Task brief
For this listing, the lines between the one holding "рост за прошедший" and the one holding "немного, и термин", inclusive, must be set down exactly.

Source material
- - - -
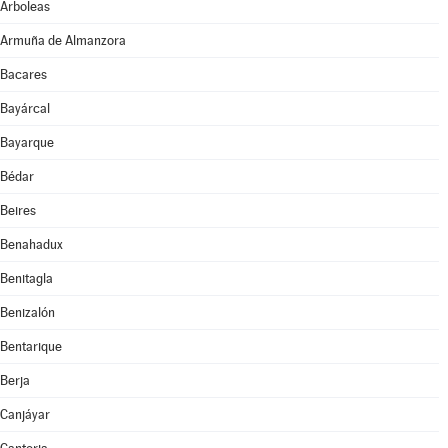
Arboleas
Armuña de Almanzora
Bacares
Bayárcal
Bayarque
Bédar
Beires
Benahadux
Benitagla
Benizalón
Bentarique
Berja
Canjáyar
- - - -
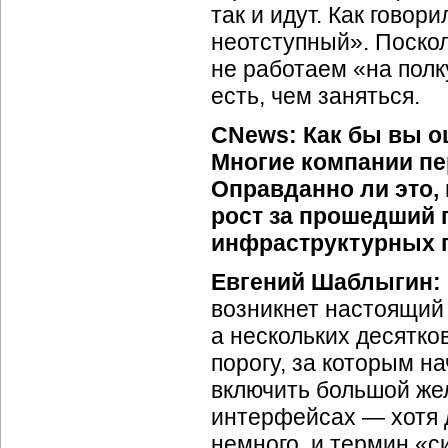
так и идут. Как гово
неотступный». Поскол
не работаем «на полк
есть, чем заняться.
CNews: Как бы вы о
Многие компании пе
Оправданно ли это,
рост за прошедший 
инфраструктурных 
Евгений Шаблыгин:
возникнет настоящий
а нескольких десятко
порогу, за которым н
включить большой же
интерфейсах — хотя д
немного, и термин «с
- - - -
Reply
рост за прошедший 
инфраструктурных 
Евгений Шаблыгин:
возникнет настоящий
а нескольких десятко
порогу, за которым н
включить большой же
интерфейсах — хотя д
немного, и термин «с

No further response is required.